TASK BRIEF. Output must consist only of the lines of the material below from the one with "до частини першої статті" through the one with "hay grandes diferencias.", each reproduced exactly; no pictures belong in it.

INFORMATION GIVEN.

——

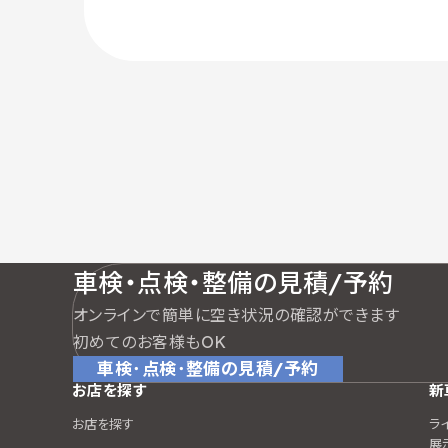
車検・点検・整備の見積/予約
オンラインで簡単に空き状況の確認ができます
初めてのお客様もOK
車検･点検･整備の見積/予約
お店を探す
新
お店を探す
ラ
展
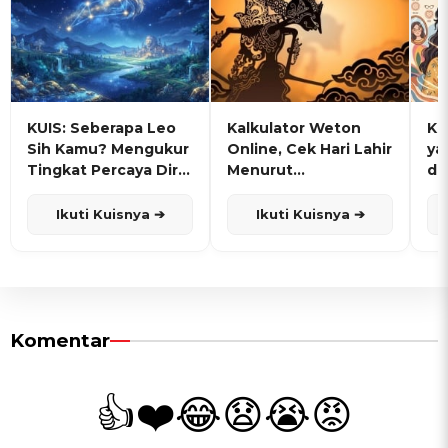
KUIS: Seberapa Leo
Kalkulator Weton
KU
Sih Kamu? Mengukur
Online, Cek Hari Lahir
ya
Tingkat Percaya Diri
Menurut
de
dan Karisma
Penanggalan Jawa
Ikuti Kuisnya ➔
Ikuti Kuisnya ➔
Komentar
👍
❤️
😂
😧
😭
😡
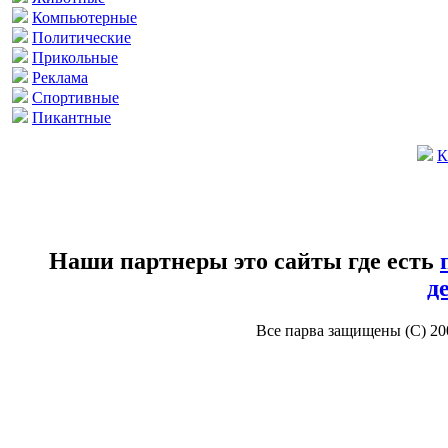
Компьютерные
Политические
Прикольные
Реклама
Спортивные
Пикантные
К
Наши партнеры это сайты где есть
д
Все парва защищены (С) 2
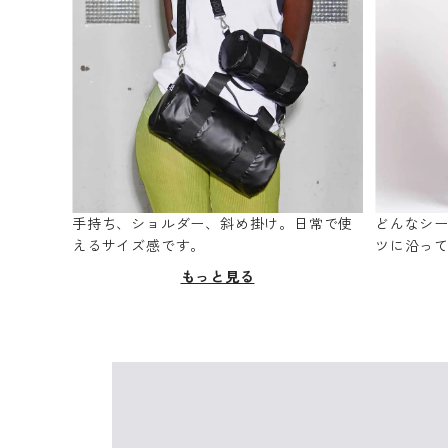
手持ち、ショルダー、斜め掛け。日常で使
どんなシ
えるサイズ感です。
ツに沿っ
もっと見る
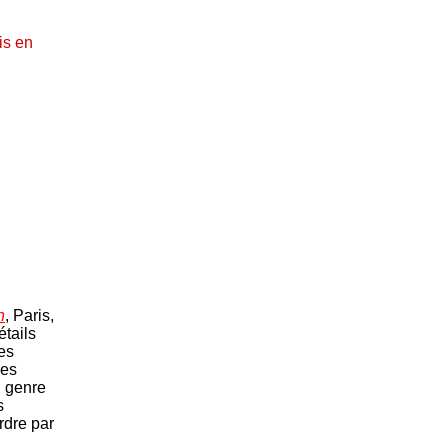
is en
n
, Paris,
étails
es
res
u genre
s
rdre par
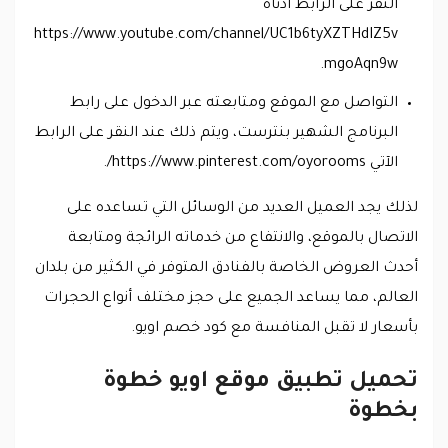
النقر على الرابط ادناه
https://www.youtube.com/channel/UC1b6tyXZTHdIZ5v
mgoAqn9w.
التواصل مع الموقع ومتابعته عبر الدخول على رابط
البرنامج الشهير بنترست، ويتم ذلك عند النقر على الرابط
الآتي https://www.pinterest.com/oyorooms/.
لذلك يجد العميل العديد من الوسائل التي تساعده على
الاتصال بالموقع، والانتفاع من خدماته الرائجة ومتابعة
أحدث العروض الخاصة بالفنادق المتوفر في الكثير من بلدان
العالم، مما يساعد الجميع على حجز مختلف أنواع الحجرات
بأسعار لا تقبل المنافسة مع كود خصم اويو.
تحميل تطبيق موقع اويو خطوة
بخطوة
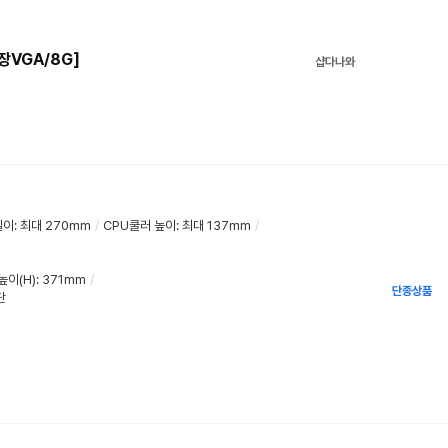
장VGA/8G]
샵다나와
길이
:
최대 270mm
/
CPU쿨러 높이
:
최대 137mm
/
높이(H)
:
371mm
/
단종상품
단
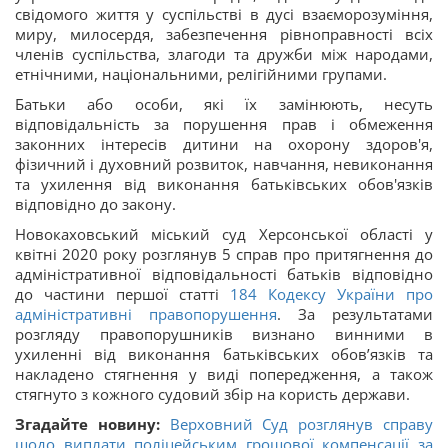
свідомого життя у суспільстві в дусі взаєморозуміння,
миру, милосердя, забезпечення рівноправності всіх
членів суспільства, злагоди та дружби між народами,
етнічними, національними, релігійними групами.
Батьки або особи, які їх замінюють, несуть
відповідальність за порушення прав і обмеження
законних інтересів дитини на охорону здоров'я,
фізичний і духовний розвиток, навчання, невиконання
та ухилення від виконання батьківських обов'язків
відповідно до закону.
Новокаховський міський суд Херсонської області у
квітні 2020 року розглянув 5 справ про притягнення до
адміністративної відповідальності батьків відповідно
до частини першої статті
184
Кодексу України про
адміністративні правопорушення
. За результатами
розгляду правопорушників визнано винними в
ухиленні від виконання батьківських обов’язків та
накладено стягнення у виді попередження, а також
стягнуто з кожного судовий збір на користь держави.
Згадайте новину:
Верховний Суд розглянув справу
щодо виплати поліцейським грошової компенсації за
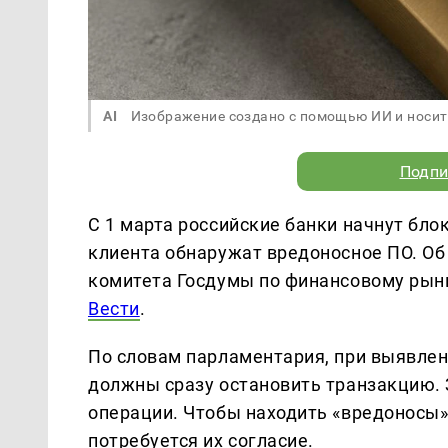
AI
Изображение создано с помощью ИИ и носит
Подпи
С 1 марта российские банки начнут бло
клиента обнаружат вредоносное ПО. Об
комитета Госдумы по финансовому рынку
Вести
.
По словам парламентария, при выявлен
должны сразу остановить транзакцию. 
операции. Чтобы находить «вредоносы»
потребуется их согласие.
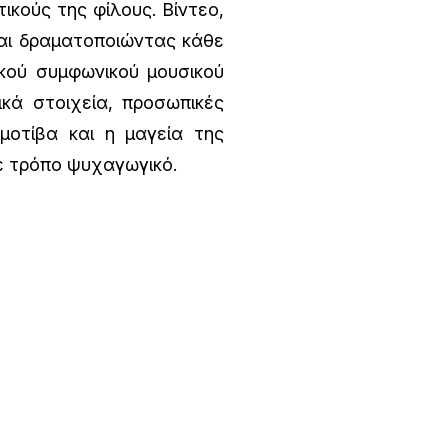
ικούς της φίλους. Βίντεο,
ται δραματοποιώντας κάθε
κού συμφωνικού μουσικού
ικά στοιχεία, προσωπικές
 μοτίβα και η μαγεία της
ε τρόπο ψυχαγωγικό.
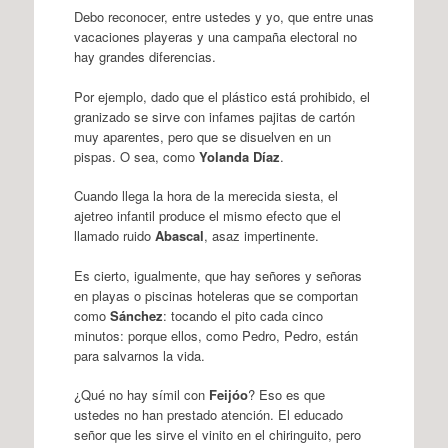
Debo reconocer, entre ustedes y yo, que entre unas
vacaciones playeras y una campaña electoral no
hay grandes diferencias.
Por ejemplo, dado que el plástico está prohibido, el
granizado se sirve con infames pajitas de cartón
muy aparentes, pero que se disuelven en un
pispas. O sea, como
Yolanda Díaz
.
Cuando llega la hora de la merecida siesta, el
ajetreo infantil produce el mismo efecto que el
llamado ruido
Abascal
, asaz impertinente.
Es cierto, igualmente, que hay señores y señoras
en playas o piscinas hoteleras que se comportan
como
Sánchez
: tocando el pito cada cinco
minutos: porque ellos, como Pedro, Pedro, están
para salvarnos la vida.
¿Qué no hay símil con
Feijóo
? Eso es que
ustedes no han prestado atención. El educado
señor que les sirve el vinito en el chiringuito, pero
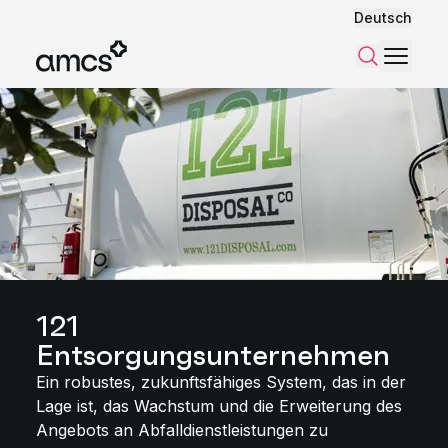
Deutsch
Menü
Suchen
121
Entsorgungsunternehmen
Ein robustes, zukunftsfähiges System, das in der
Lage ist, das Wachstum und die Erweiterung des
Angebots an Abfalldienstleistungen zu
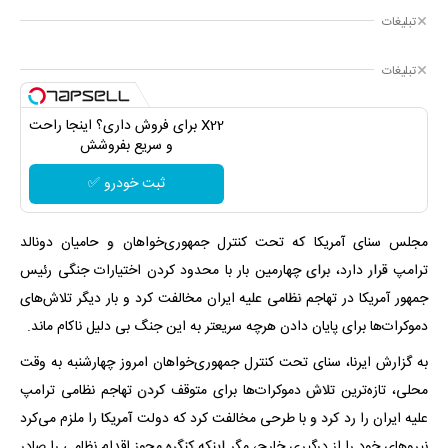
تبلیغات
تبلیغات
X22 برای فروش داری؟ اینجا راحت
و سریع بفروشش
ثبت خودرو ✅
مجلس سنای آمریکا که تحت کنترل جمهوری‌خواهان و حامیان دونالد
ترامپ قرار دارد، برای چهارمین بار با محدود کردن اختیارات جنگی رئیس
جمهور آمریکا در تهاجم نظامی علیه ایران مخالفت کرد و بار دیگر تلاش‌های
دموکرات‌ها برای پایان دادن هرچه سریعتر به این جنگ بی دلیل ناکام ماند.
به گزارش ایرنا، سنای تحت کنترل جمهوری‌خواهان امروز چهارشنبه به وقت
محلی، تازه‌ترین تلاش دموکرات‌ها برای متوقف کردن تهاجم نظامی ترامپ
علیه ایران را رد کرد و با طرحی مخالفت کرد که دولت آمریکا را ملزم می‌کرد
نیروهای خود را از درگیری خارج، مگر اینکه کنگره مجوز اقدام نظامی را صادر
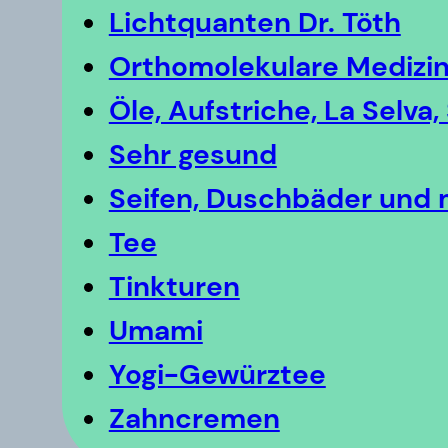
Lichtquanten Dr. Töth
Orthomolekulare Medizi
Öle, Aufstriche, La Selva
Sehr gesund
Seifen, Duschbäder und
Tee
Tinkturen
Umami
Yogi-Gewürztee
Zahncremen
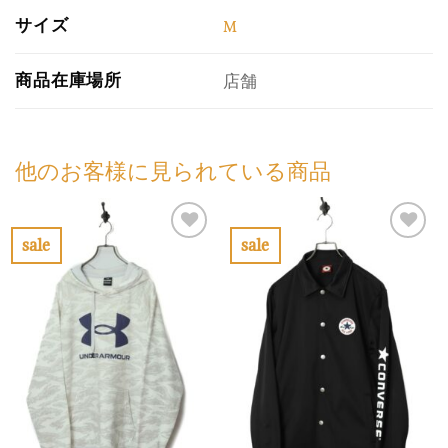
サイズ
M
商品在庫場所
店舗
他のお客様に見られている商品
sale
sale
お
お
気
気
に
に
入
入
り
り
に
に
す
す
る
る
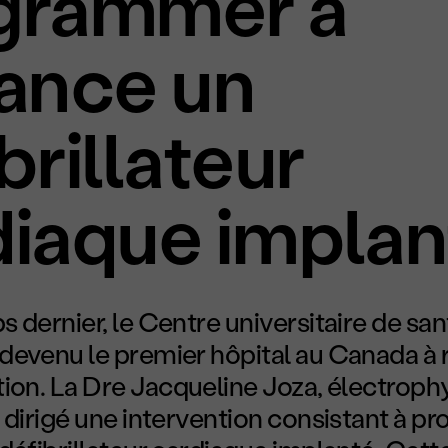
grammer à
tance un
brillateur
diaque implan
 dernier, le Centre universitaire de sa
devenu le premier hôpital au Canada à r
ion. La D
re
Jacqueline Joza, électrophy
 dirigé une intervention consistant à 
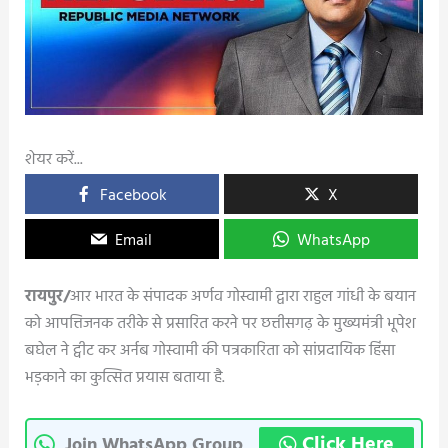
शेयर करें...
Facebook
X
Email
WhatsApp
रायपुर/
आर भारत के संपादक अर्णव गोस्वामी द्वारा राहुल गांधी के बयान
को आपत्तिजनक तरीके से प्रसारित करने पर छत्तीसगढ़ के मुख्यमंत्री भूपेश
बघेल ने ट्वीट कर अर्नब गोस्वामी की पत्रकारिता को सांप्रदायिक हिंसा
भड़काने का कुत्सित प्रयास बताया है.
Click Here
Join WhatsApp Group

——

SOLUTION.
до частини першої статті
184
Кодексу України про
адміністративні правопорушення
. За результатами
розгляду правопорушників визнано винними в
ухиленні від виконання батьківських обов’язків та
накладено стягнення у виді попередження, а також
стягнуто з кожного судовий збір на користь держави.
Згадайте новину:
Верховний Суд розглянув справу
щодо виплати поліцейським грошової компенсації за
AI
Изображение создано с помощью ИИ и носит
Подпи
С 1 марта российские банки начнут бло
клиента обнаружат вредоносное ПО. Об
комитета Госдумы по финансовому рынку
Вести
.
По словам парламентария, при выявлен
должны сразу остановить транзакцию. 
операции. Чтобы находить «вредоносы»
потребуется их согласие.
ικούς της φίλους. Βίντεο,
ται δραματοποιώντας κάθε
κού συμφωνικού μουσικού
ικά στοιχεία, προσωπικές
 μοτίβα και η μαγεία της
ε τρόπο ψυχαγωγικό.
Debo reconocer, entre ustedes y yo, que entre unas
vacaciones playeras y una campaña electoral no
hay grandes diferencias.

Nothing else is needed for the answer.